[[ Records for this exercise, beginning ]]

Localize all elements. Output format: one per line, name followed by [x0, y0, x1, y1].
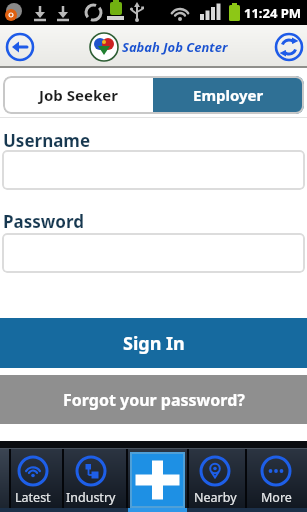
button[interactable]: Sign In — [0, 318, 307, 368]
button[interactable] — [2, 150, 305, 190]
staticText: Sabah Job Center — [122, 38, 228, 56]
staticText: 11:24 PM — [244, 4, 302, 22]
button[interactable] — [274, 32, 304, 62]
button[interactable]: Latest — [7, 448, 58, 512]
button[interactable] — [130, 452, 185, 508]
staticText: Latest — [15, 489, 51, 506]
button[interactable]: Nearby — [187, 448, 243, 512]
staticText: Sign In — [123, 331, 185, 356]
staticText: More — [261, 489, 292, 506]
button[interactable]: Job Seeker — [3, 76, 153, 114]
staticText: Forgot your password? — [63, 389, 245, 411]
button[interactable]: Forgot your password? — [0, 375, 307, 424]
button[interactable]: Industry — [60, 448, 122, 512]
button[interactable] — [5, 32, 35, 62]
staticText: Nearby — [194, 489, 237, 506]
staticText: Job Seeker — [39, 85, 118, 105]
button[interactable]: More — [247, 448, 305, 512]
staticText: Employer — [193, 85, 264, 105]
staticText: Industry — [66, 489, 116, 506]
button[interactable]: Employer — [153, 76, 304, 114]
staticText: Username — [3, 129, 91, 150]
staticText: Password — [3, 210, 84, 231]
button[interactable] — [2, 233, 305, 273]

[[ Records for this exercise, end ]]

--- What needs to be done ---
With the pictures left out, return each entry exactly as written.

--- Answer section ---
Localize all elements. Output format: one per line, name followed by [x0, y0, x1, y1].
button[interactable]: Sign In — [0, 318, 307, 368]
button[interactable] — [2, 150, 305, 190]
staticText: Sabah Job Center — [122, 38, 228, 56]
staticText: 11:24 PM — [244, 4, 302, 22]
button[interactable] — [274, 32, 304, 62]
button[interactable]: Latest — [7, 448, 58, 512]
button[interactable] — [130, 452, 185, 508]
staticText: Latest — [15, 489, 51, 506]
button[interactable]: Nearby — [187, 448, 243, 512]
staticText: Sign In — [123, 331, 185, 356]
staticText: More — [261, 489, 292, 506]
button[interactable]: Job Seeker — [3, 76, 153, 114]
staticText: Forgot your password? — [63, 389, 245, 411]
button[interactable]: Forgot your password? — [0, 375, 307, 424]
button[interactable]: Industry — [60, 448, 122, 512]
button[interactable] — [5, 32, 35, 62]
staticText: Nearby — [194, 489, 237, 506]
staticText: Job Seeker — [39, 85, 118, 105]
button[interactable]: More — [247, 448, 305, 512]
staticText: Employer — [193, 85, 264, 105]
staticText: Industry — [66, 489, 116, 506]
button[interactable]: Employer — [153, 76, 304, 114]
staticText: Username — [3, 129, 91, 150]
staticText: Password — [3, 210, 84, 231]
button[interactable] — [2, 233, 305, 273]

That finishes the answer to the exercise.